Swanton, Ohio --
“He would kind of question himself like, ‘Should I really be letting her watch this?’ But he said I would watch it for hours and tell him ‘That’s the gall bladder,’ and I was just a little kid,” Newkirk said.
Her early exposure to trauma care led her to a career in the medical field, and ultimately to saving lives.
The first person in her family to attend college, Newkirk faced a common hurdle: she knew she needed an education, but she didn’t know how to pay for it.
“At the time, it didn’t really seem possible, because no one else in my family had done it,” Newkirk said.
She needed someone who had already accomplished what she hoped to accomplish. She needed a mentor to help show her the way. She found that mentor through one of her friends, whose mom worked at the 180th Fighter Wing. Her friend’s mom explained the college tuition benefits Newkirk would receive if she joined the Air National Guard, and she enlisted a few months later as a lab technician with the wing’s medical group.
After returning home from basic training, Newkirk enrolled in the nursing program at the University of Toledo. She graduated in 2012 and began working as a nurse in the surgical intensive care unit at ProMedica Toledo Hospital. After a few years, she received her critical care certification and moved to New York City with her husband, where she worked at Columbia University Irving Medical Center.
Despite living and working more than 500 miles away from the 180FW, she refused to transfer units. She said she felt such a strong sense of comradery and connection to her fellow Airmen at the 180FW that she decided she would fly back to Ohio every month for training rather than switch to the New York or New Jersey Air National Guard. Most of the time, the money she earned from a weekend of training went directly to paying for her plane tickets. For three years, she served in the Ohio National Guard, not for the money, but for the love of it.
In 2017, she enrolled in the Certified Registered Nurse Anesthetist program at Otterbein University. It was during this time that she would find herself in high-stress situations of life-or-death importance.
While providing anesthesia, her patient experienced a serious and extremely rare medical event. An event that results in the patient’s death in more than 80% of cases. She recognized the problem immediately and took action to save the patient. Newkirk refrained from explaining the details of the case to protect patient confidentiality.
“She was working at a facility where the CRNAs are the only people in charge and there are no doctors, so she was literally the person making all the decisions,” said Jessica DeSalvo, a nurse anesthetist who studied with Newkirk at Otterbein. “She had a day where she had a patient coding on the table and she took charge of the situation, and they were able to stabilize the patient.”
“She’s calm and focused,” said Dr.

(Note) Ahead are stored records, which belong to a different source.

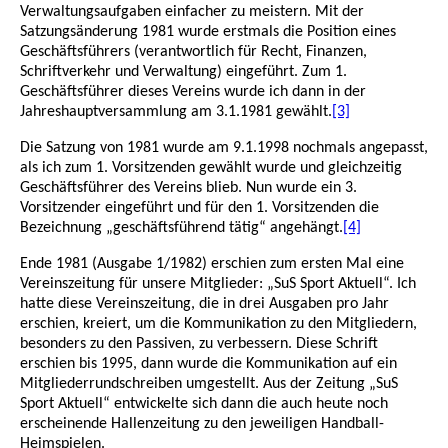
Verwaltungsaufgaben einfacher zu meistern. Mit der
Satzungsänderung 1981 wurde erstmals die Position eines
Geschäftsführers (verantwortlich für Recht, Finanzen,
Schriftverkehr und Verwaltung) eingeführt. Zum 1.
Geschäftsführer dieses Vereins wurde ich dann in der
Jahreshauptversammlung am 3.1.1981 gewählt.
[3]
Die Satzung von 1981 wurde am 9.1.1998 nochmals angepasst,
als ich zum 1. Vorsitzenden gewählt wurde und gleichzeitig
Geschäftsführer des Vereins blieb. Nun wurde ein 3.
Vorsitzender eingeführt und für den 1. Vorsitzenden die
Bezeichnung „geschäftsführend tätig“ angehängt.
[4]
Ende 1981 (Ausgabe 1/1982) erschien zum ersten Mal eine
Vereinszeitung für unsere Mitglieder: „SuS Sport Aktuell“. Ich
hatte diese Vereinszeitung, die in drei Ausgaben pro Jahr
erschien, kreiert, um die Kommunikation zu den Mitgliedern,
besonders zu den Passiven, zu verbessern. Diese Schrift
erschien bis 1995, dann wurde die Kommunikation auf ein
Mitgliederrundschreiben umgestellt. Aus der Zeitung „SuS
Sport Aktuell“ entwickelte sich dann die auch heute noch
erscheinende Hallenzeitung zu den jeweiligen Handball-
Heimspielen.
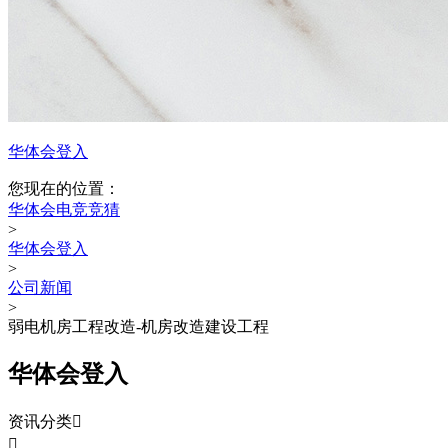
华体会登入
您现在的位置：
华体会电竞竞猜
>
华体会登入
>
公司新闻
>
弱电机房工程改造-机房改造建设工程
华体会登入
资讯分类


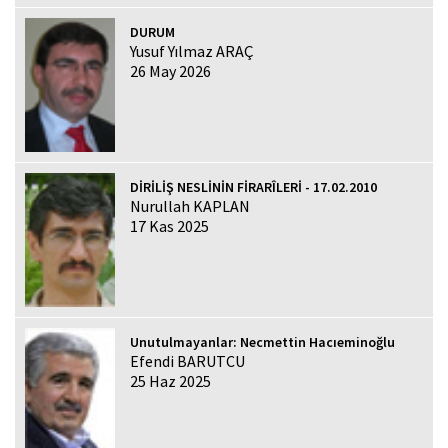
DURUM
Yusuf Yılmaz ARAÇ
26 May 2026
DİRİLİŞ NESLİNİN FİRARÎLERİ - 17.02.2010
Nurullah KAPLAN
17 Kas 2025
Unutulmayanlar: Necmettin Hacıeminoğlu
Efendi BARUTCU
25 Haz 2025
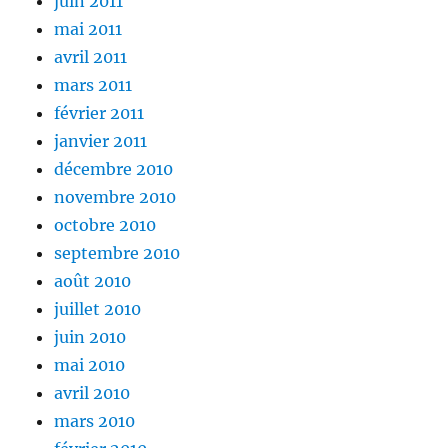
juin 2011
mai 2011
avril 2011
mars 2011
février 2011
janvier 2011
décembre 2010
novembre 2010
octobre 2010
septembre 2010
août 2010
juillet 2010
juin 2010
mai 2010
avril 2010
mars 2010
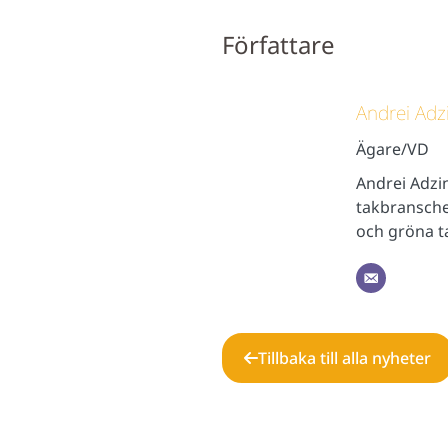
Författare
Andrei Adz
Ägare/VD
Andrei Adzi
takbransche
och gröna ta
Tillbaka till alla nyheter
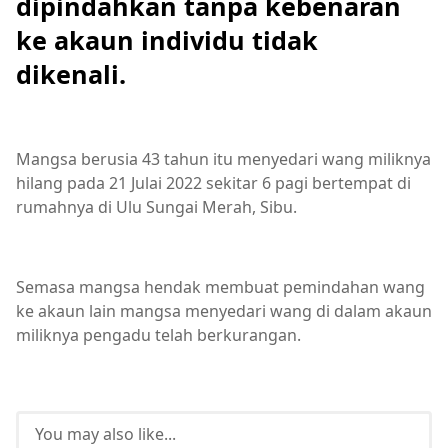
dipindahkan tanpa kebenaran
ke akaun individu tidak
dikenali.
Mangsa berusia 43 tahun itu menyedari wang miliknya
hilang pada 21 Julai 2022 sekitar 6 pagi bertempat di
rumahnya di Ulu Sungai Merah, Sibu.
Semasa mangsa hendak membuat pemindahan wang
ke akaun lain mangsa menyedari wang di dalam akaun
miliknya pengadu telah berkurangan.
You may also like...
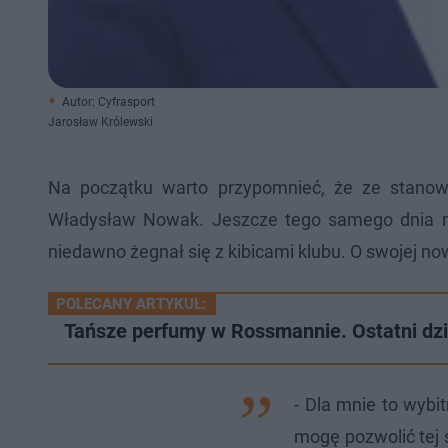
Autor: Cyfrasport
Jarosław Królewski
Na początku warto przypomnieć, że ze stanow
Władysław Nowak. Jeszcze tego samego dnia na 
niedawno żegnał się z kibicami klubu. O swojej no
POLECANY ARTYKUŁ:
Tańsze perfumy w Rossmannie. Ostatni dz
- Dla mnie to wybit
mogę pozwolić tej 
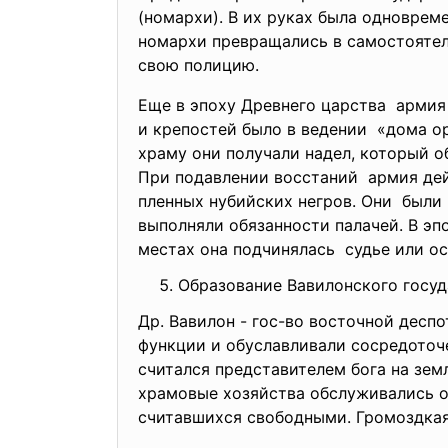
(номархи). В их руках была одновреме
номархи превращались в самостоятел
свою полицию.
Еще в эпоху Древнего царства армия
и крепостей было в ведении «дома о
храму они получали надел, который о
При подавлении восстаний армия де
пленных нубийских негров. Они были
выполняли обязанности палачей. В эп
местах она подчинялась судье или ос
Образование Вавилонского госуд
Др. Вавилон - гос-во восточной деспо
функции и обуславливали
сосредоточе
считался представителем бога на зем
храмовые хозяйства обслуживались о
считавшихся свободными. Громоздкая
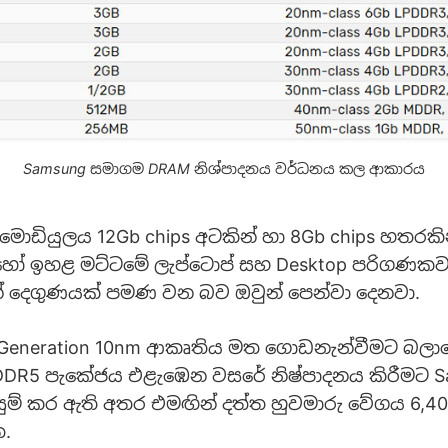
Samsung සමාගම DRAM නිශ්පාදනය වර්ධනය කල ආකාරය
ඩියුලය 12Gb chips අටකින් හා 8Gb chips හතරකින
ෝ ඉහළ මට්ටමේ ලැප්ටොප් සහ Desktop පරිගණක
් දෙගුණයක් පමණ වන බව ඔවුන් පෙන්වා දෙනවා.
 Generation 10nm ආකෘතිය මත ගොඩනැන්වීමට බලා
DDR5 පැකේජය එළැඹෙන වසරේ නිෂ්පාදනය කිරීමට S
ම් කර ඇති අතර එමඟින් දත්ත හුවමාරු වේගය 6,400
.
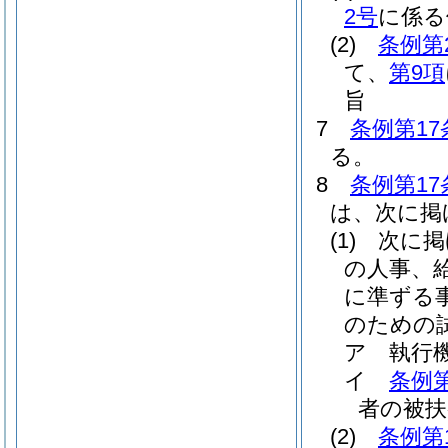
2号
に係る
(2)
条例第
て、
第9項
旨
7
条例第17
る。
8
条例第17
は、次に掲
(1)
次に掲
の人事、
に準ずる
のための
ア
執行
イ
条例第
者の被扶
(2)
条例第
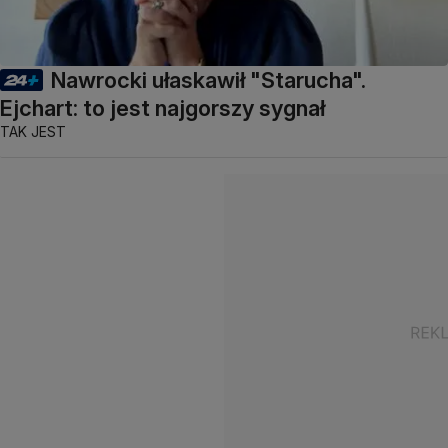
Nawrocki ułaskawił "Starucha".
Ejchart: to jest najgorszy sygnał
TAK JEST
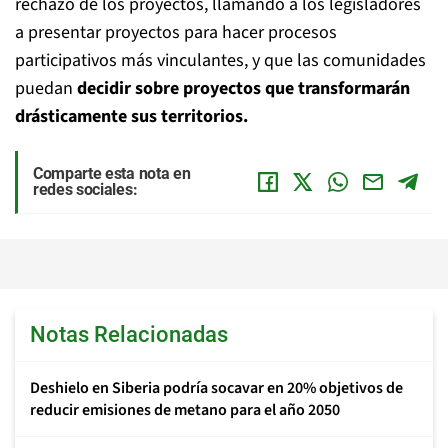
rechazo de los proyectos, llamando a los legisladores
a presentar proyectos para hacer procesos
participativos más vinculantes, y que las comunidades
puedan
decidir sobre proyectos que transformarán
drásticamente sus territorios.
Comparte esta nota en
redes sociales:
Notas Relacionadas
Deshielo en Siberia podría socavar en 20% objetivos de
reducir emisiones de metano para el año 2050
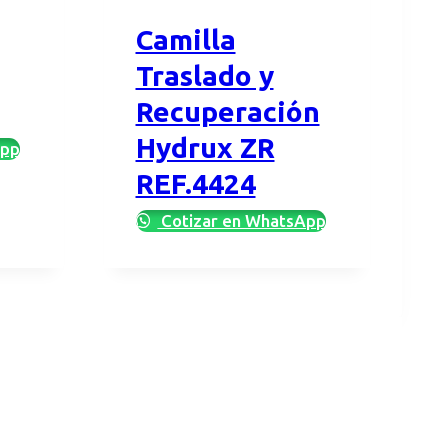
Camilla
Traslado y
Recuperación
Hydrux ZR
App
REF.4424
Cotizar en WhatsApp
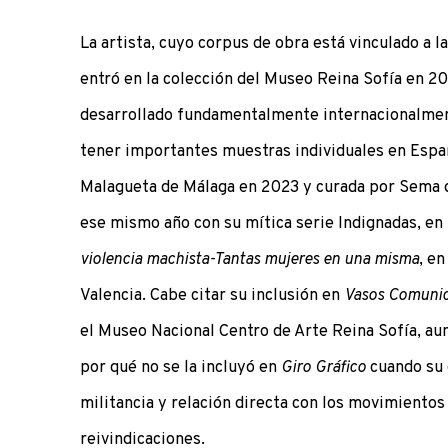
La artista, cuyo corpus de obra está vinculado a l
entró en la colección del Museo Reina Sofía en 20
desarrollado fundamentalmente internacionalmen
tener importantes muestras individuales en Esp
Malagueta de Málaga en 2023 y curada por Sema d’
ese mismo año con su mítica serie Indignadas, en
violencia machista-Tantas mujeres en una misma
, e
Valencia. Cabe citar su inclusión en
Vasos Comunic
el Museo Nacional Centro de Arte Reina Sofía, au
por qué no se la incluyó en
Giro Gráfico
cuando su 
militancia y relación directa con los movimientos 
reivindicaciones.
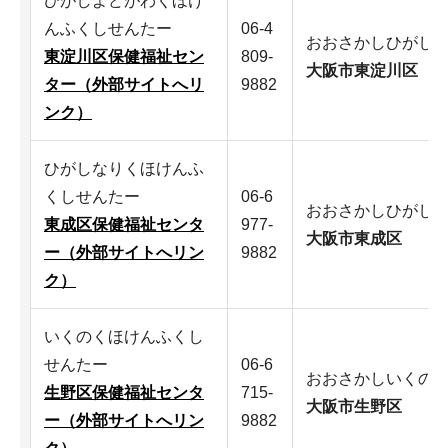
ひがしよどがわくほけ
んふくしせんたー
06-4
おおさかしひがし
東淀川区保健福祉セン
809-
大阪市東淀川区
ター（外部サイトへリ
9882
ンク）
ひがしなりくほけんふ
くしせんたー
06-6
おおさかしひがし
東成区保健福祉センタ
977-
大阪市東成区
ー（外部サイトへリン
9882
ク）
いくのくほけんふくし
せんたー
06-6
おおさかしいくの
生野区保健福祉センタ
715-
大阪市生野区
ー（外部サイトへリン
9882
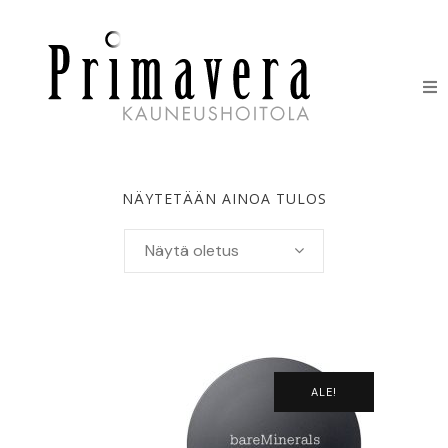
HOIDOT
ERIKOISHOIDOT
NÄYTETÄÄN AINOA TULOS
IHONHOITOTUOTTEET
Näytä oletus
HINNASTO
LAHJAKORTIT
ALE!
YHTEYSTIEDOT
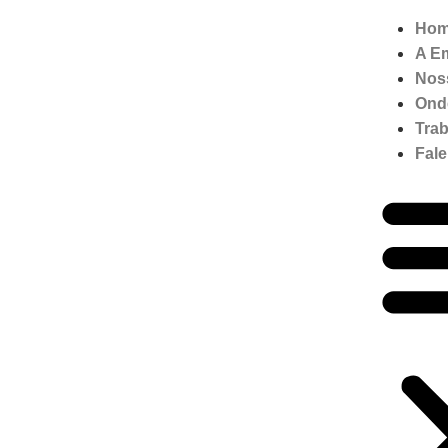
Ho
A E
Nos
Ond
Tra
Fal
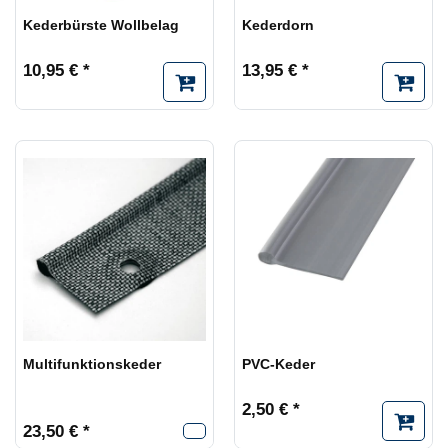
Kederbürste Wollbelag
Kederdorn
10,95 € *
13,95 € *
Multifunktionskeder
PVC-Keder
2,50 € *
23,50 € *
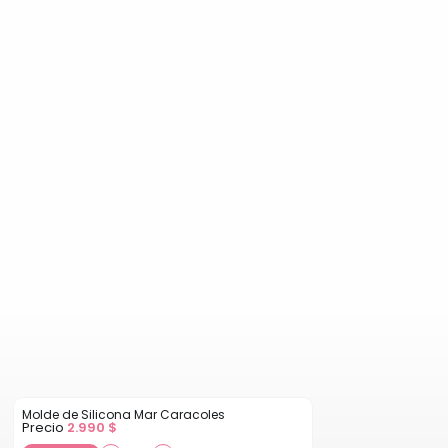
Molde de Silicona Mar Caracoles
Precio
2.990
$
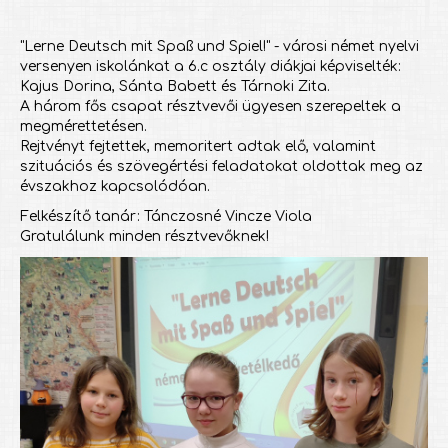
"Lerne Deutsch mit Spaß und Spiel!" - városi német nyelvi
versenyen iskolánkat a 6.c osztály diákjai képviselték:
Kajus Dorina, Sánta Babett és Tárnoki Zita.
A három fős csapat résztvevői ügyesen szerepeltek a
megmérettetésen.
Rejtvényt fejtettek, memoritert adtak elő, valamint
szituációs és szövegértési feladatokat oldottak meg az
évszakhoz kapcsolódóan.
Felkészítő tanár: Tánczosné Vincze Viola
Gratulálunk minden résztvevőknek!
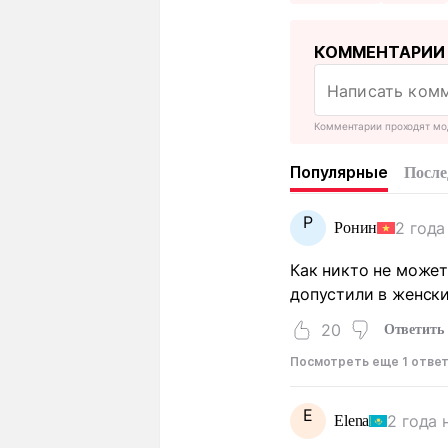
КОММЕНТАРИИ
Комментарии проходят мо
Популярные
После
Р
2 года
Ронин
Как никто не может
допустили в женски
20
Ответить
Посмотреть еще 1 отве
E
2 года 
Elena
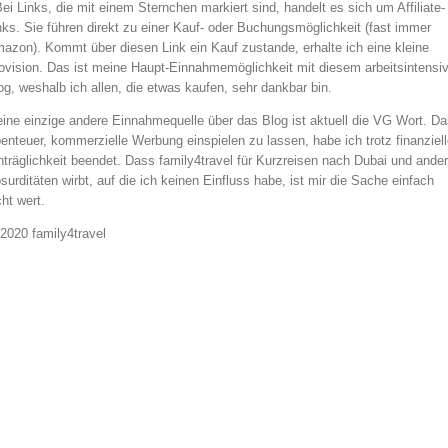
Bei Links, die mit einem Sternchen markiert sind, handelt es sich um Affiliate-
nks. Sie führen direkt zu einer Kauf- oder Buchungsmöglichkeit (fast immer
azon). Kommt über diesen Link ein Kauf zustande, erhalte ich eine kleine
ovision. Das ist meine Haupt-Einnahmemöglichkeit mit diesem arbeitsintensi
og, weshalb ich allen, die etwas kaufen, sehr dankbar bin.
ine einzige andere Einnahmequelle über das Blog ist aktuell die VG Wort. Da
enteuer, kommerzielle Werbung einspielen zu lassen, habe ich trotz finanziell
nträglichkeit beendet. Dass family4travel für Kurzreisen nach Dubai und ande
surditäten wirbt, auf die ich keinen Einfluss habe, ist mir die Sache einfach
cht wert.
2020 family4travel
instagram
facebook
pinterest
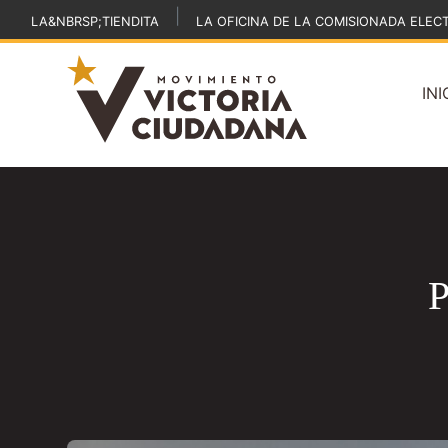
|
LA&NBRSP;TIENDITA
LA OFICINA DE LA COMISIONADA ELEC
INI
P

Norman Smike, medical director of the Grant-Otterbein CRNA program. “She doesn’t let emotions get in the way, she just does what needs to be done. She’s great at communicating under pressure, and during a critical situation, Kaitlyn did a fantastic job.”
“Anesthesia is 99% boredom and 1% sheer terror,” Newkirk said. “The most fatal thing that can happen in anesthesia is not recognizing that something is happening. Prompt recognition of an adverse event is the best way to save a patient’s life. The quick recognition and communication between the anesthesia providers and the surgeon, and the quick action taken thereafter is what saved the patient’s life.”
Newkirk said her experience in Air Force basic training is what allowed her to remain calm and focused during that situation. It gave her the tools she needed to handle the stress.
“I still, to this day, think a lot about basic training in terms of how I manage stress,” Newkirk said. “They’re creating a high-stress environment on purpose to test your ability to complete your mission. That high-stress environment, that truly is anesthesia. A patient is dying; fix it, fix it, fix it! That’s the thought in your head the entire time. It’s like a training instructor is yelling inside my ear the entire time; fix it, fix it, fix it! Even though it’s been more than 12 years, I still think about how I first learned to maintain my composure in those situations.”
“Her military experiences have helped mold her and prepare her to tolerate stressful situations, to think clearly, to stay calm under pressure, and given her opportunities to experience things most people don’t get a chance to experience,” DeSalvo said.
She brings that experience with her to the 180FW. As a clinical nurse, she draws blood, gives shots, and teaches self-aid and buddy care to all 180FW Airmen to ensure they have the skills to provide life-saving first aid during the often chaotic and high-stress situations they might face in deployed environments.
In addition to training Airmen, she actively mentors them, helping them to overcome obstacles in their personal and professional lives. She recently helped guide an Airman through the process of becoming a CRNA.
“I never had anyone to show me the way,” Newkirk said. “Anytime I can offer that to anyone else, I will.”
She’s left a lasting impact on those she’s mentored and her colleagues.
“I’ve never met anybody like her,” DeSalvo said. ““She’s one of the most genuine and hardworking people I’ve ever met. She’s true to herself and others.”
“Since joining the 180th Medical Group, she has consistently sought out the path that educates and challenges her the most,” said Lt. Col. Ronald Nabors, medical administrative officer at the 180FW. “Each step of her career she has consistently been identified as one of our gifted and strongest leaders. We are extremely fortunately to have her.”